Porque não têm país certo
assinalado no mapa
como sói acontecer às avestruzes.
Seu país é
Nenhures.
Terra de difícil acesso
sujeita tanto
aos roedores
quanto à ação
das irradiações atrozes.
Em Nenhures
os acontecimentos desencadeiam-se fatais
ou, ao contrário, lúdicos.
Por exemplo em Nenhures
as unhas crescem
sozinhas do solo
simples para
beliscarem certas
zonas glúteas
É o cúmulo! – dizem todos –
É impensável!
Num país sujeito a irradiações
e à fatalidade
as unhas crescerem
e para isso!
Por isso os especialistas se interessam
Por isso sabem
São especialistas, por isso
poucos.
A ávis-trote
– nome científico, o vulgo a conhece por poeta –
também
é estudada nas escolas
fora do círculo.
Mais escassas fazem-se as respostas
a curiosidade nas crianças amaina-se
acalma-se, o poema: ovo choco muita vez
pois o poeta é fase histórica
não escapa –
raramente põe-se
como objeto de estudos.
De seu autor, pouco provável que se tenha
uma noção menos confusa.
O povo aclama a avestruz!
as plumas! ah!
a esplêndida
aventura audaz do parafuso!
Um estado muito interessante
Conheço o meu país
no escuro – pelo tato.
E se me amarram as mãos nas costas
conheço pelo cheiro.
E se me tapam o nariz
ainda assim conheço o meu país
pelo que dele sobra
à minha volta.
Não conheço o meu país pela boca.
Não conheço o meu país pelos ouvidos.
Não conheço o meu país pelos olhos.
O que a boca solta o ouvido não encontra,
o papel não grava, o olho não recorta.
Conheço o meu país
mas não o conheço de dentro.
Também não o conheço de fora.
Conheço-o de lado.
Quer dizer que o conheço
sem relevo.
Muito curioso esse país rasante
como um vôo rasteiro.
Meu país bicho-de-concha
para dentro de sua casca
sem contorno.
Muito curioso esse país no escuro
sem local exato de pouso
para os dedos.
Muito curioso esse país de cheiros
sem apoio.
Muito curioso
e muito interessante.
O termo é este.
Um país interessante
é como uma mulher em estado interessante?

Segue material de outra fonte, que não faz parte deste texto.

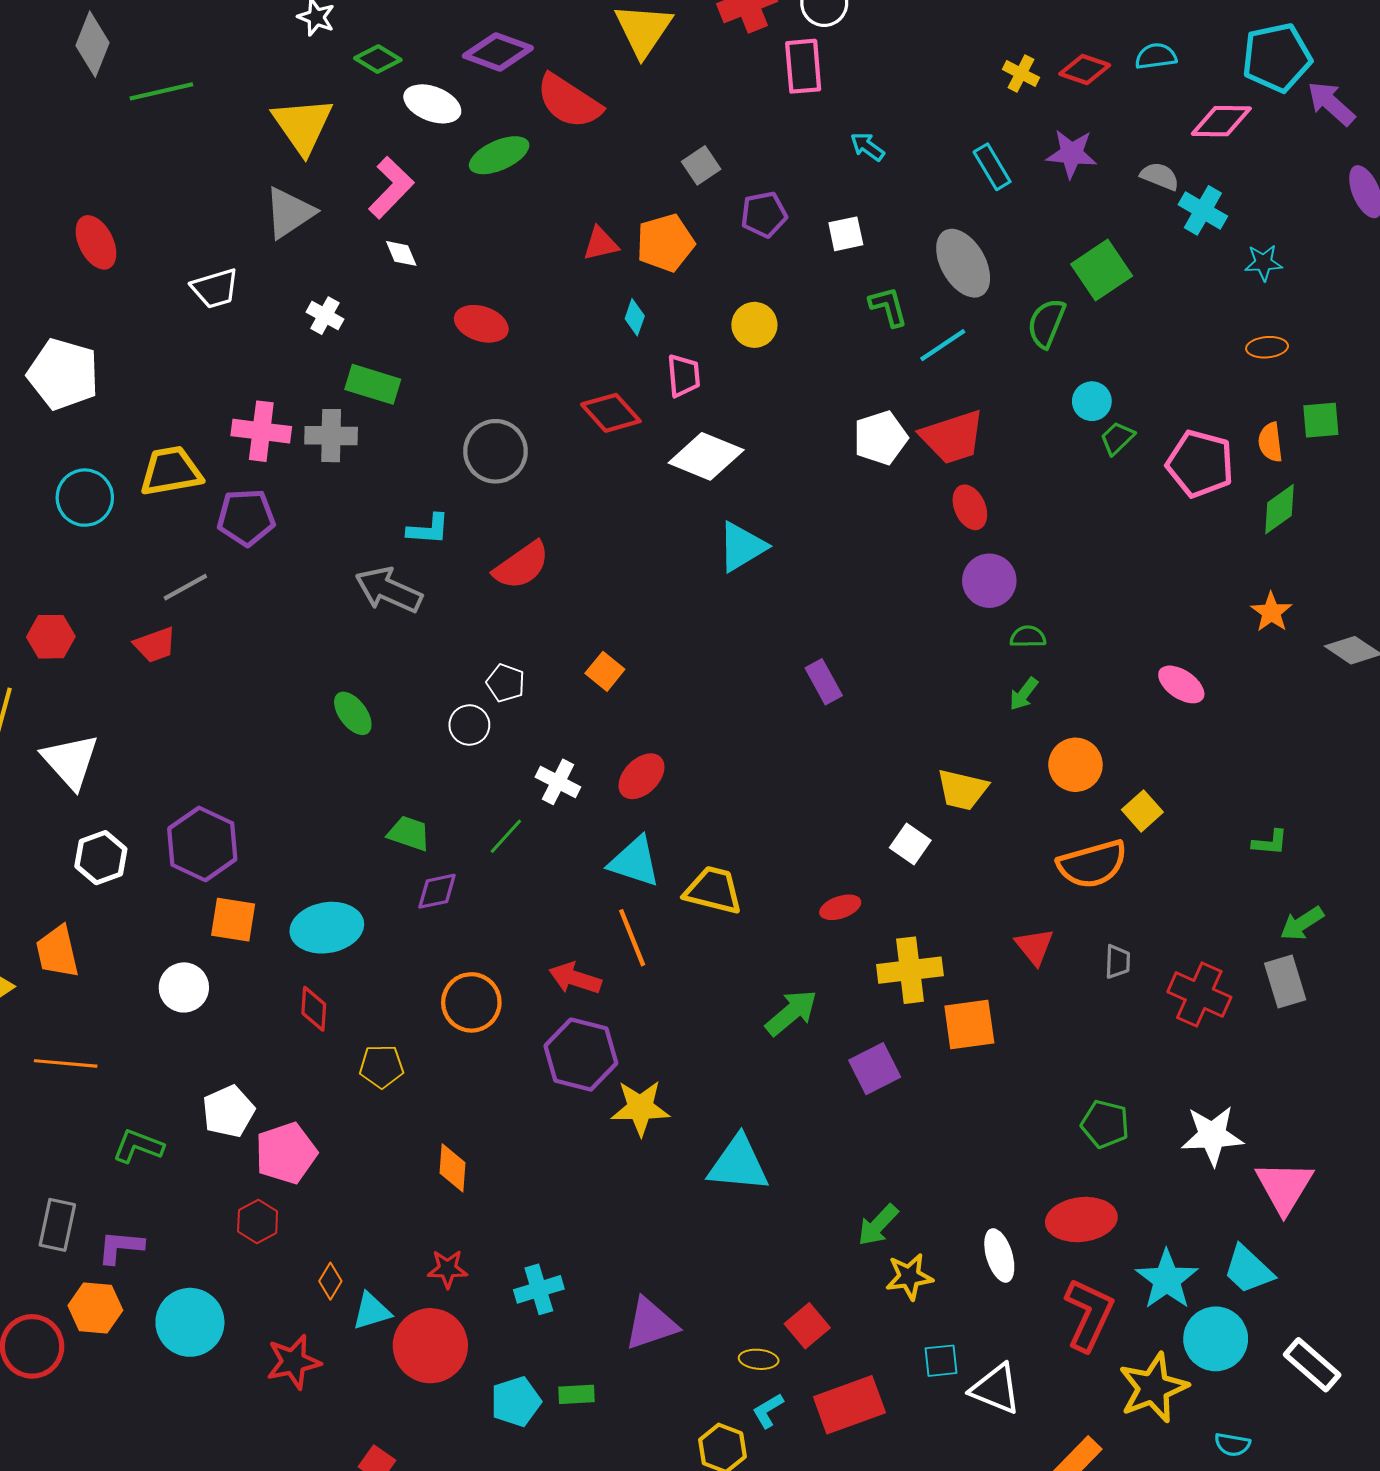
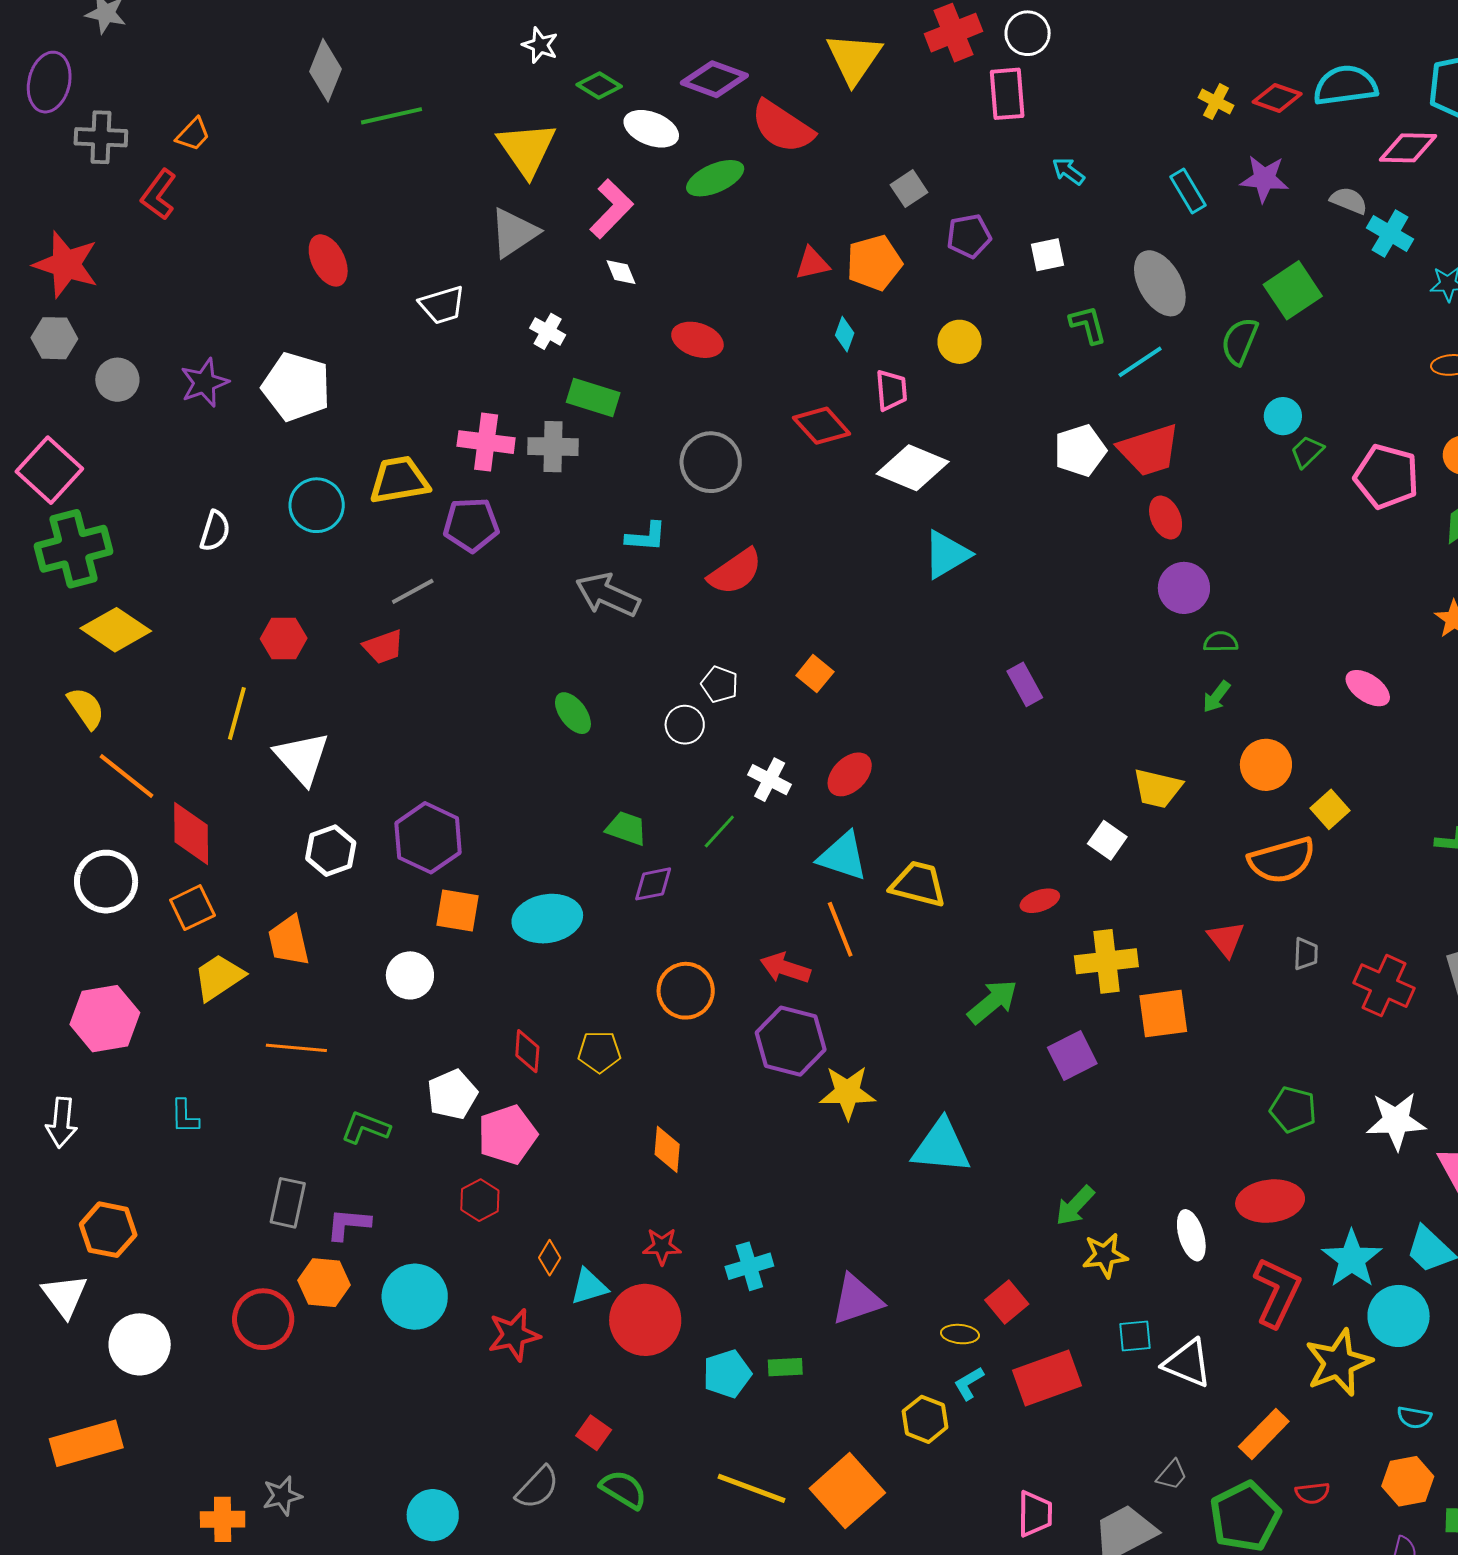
cyan semicircle: (1156, 56) -> (1345, 85), size x1.6
red diamond: (314, 1009) -> (527, 1051), moved

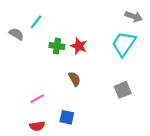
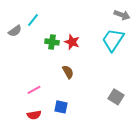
gray semicircle: (16, 34) -> (15, 31), turned 112
gray square: (123, 90) -> (116, 97), moved, turned -35

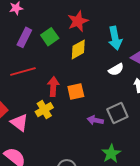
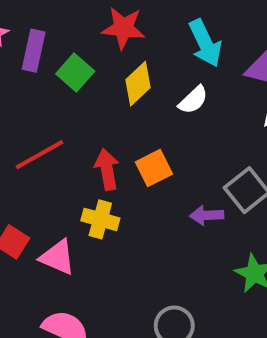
red star: (78, 21) -> (123, 28), turned -30
purple rectangle: (24, 37) -> (34, 51), moved
white semicircle: (116, 69) -> (193, 100), moved
yellow cross: (44, 110) -> (100, 219), turned -30

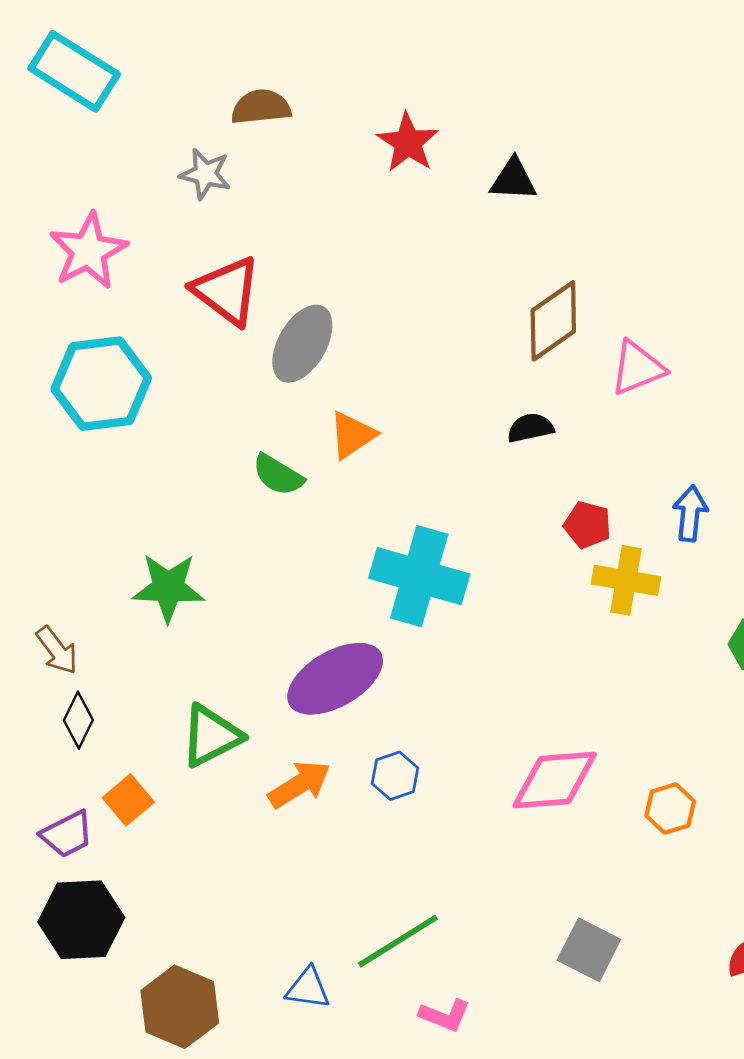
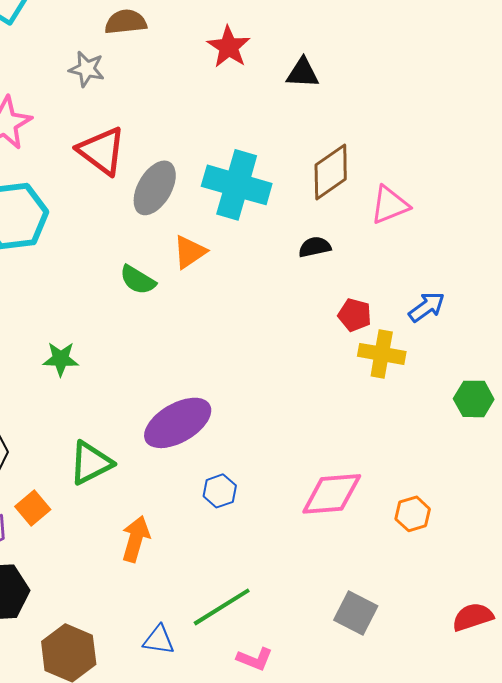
blue arrow: (690, 513) -> (427, 307), turned 48
cyan cross: (419, 576) -> (237, 185), moved
green star: (168, 588) -> (61, 359), size x0.7
orange arrow: (299, 784) -> (136, 539), moved, turned -42

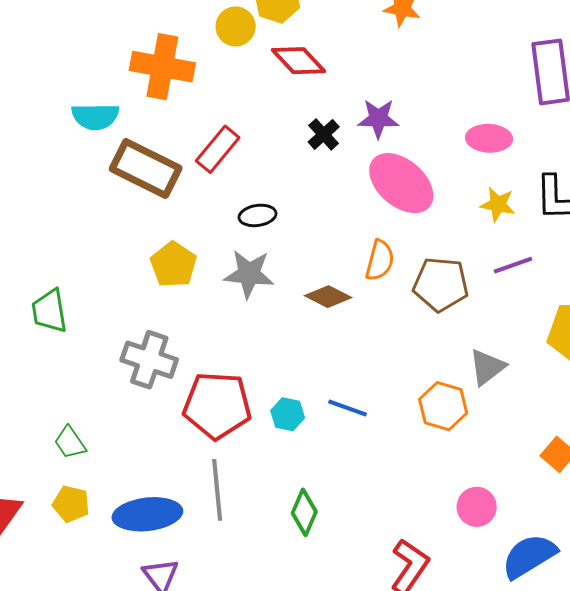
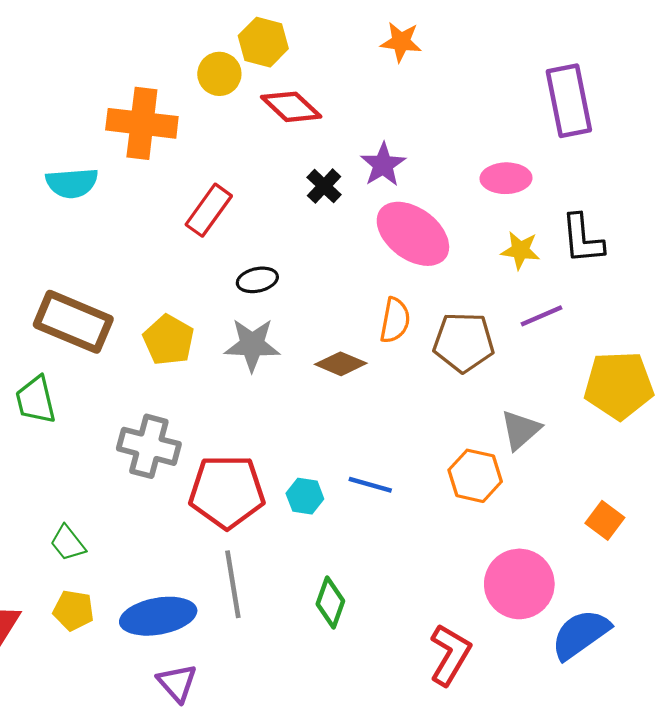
purple star: (378, 119) -> (383, 165), turned -30
brown rectangle: (146, 169) -> (73, 322), moved
pink circle: (477, 507) -> (519, 584), size x1.6

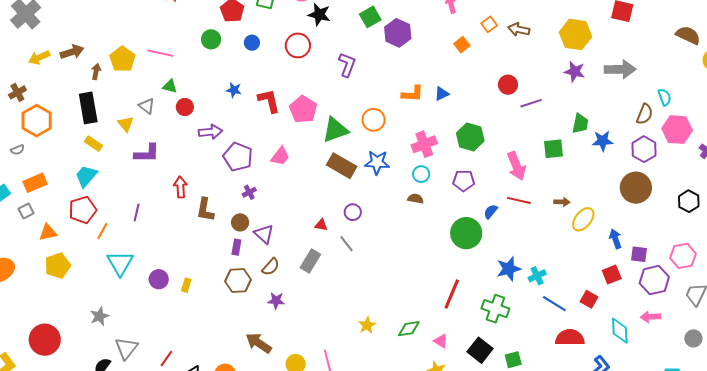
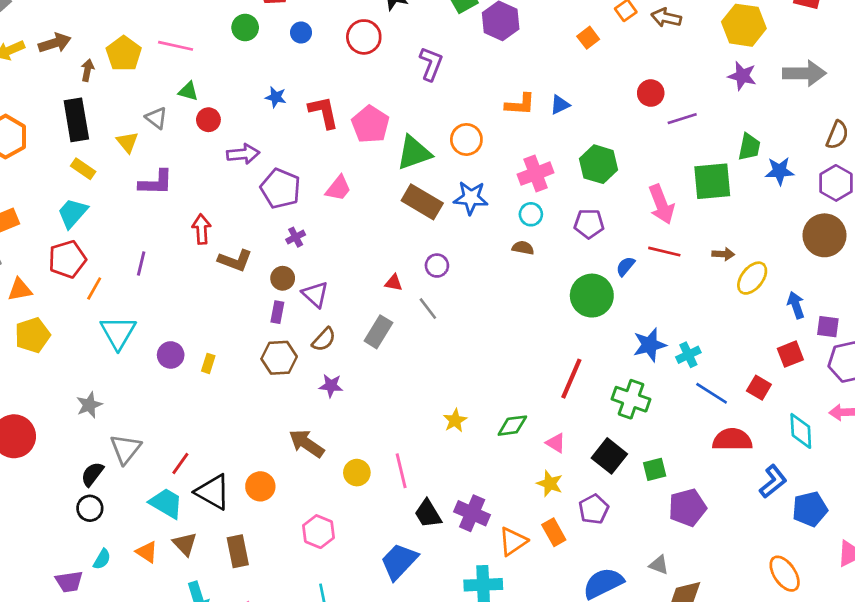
green square: (553, 149) -> (712, 181), size x1.4
brown L-shape: (205, 210) -> (235, 260), turned -80

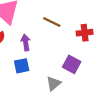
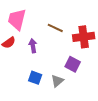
red cross: (85, 33) -> (84, 37), size x1.5
blue square: (22, 66) -> (35, 78), moved, turned 32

Uma mulher em estado interessante
sempre acaba
em trabalho de parto?
inevitavelmente? não há outra saída
além daquela prevista na barriga?
Um país muito barrigudo
é uma mulher inchada –
de basófia ou filhos?
A comparação não cabe, entre pessoas
estados, de corpo, alma
e federativos?
Ou cabe até demais?
É isto mesmo:
Tudo cabe em um país.
Ou não?
Como tirar a dúvida?
Por exclusão
do que primeiro?
estados? almas? pessoas?
o que fica? sobra? federação? filhos?
O que faço
se não controlo as respostas
pela boca; assobio?
Deixo passar em brancas nuvens
o que o olho não viu
se tinha cores?
Por que não me conformo
pelo meu país a gastar menos
a só usar uma narina e um dedo?
Por que o anseio
de vir a conhecer a raiz dos cheiros
relevos posição dos corpos mares rios
rotas ares esquadrias?
Tão sentimental vou indo
olhos de leitura sem legenda
e boca sem sentenças
indo estou voltando
ao ponto de partida
No escuro meu país é simples.
Dois sentidos bastam.
E sobram.
Sem nenhum sentido
meu país teria
a mais perfeita ordem.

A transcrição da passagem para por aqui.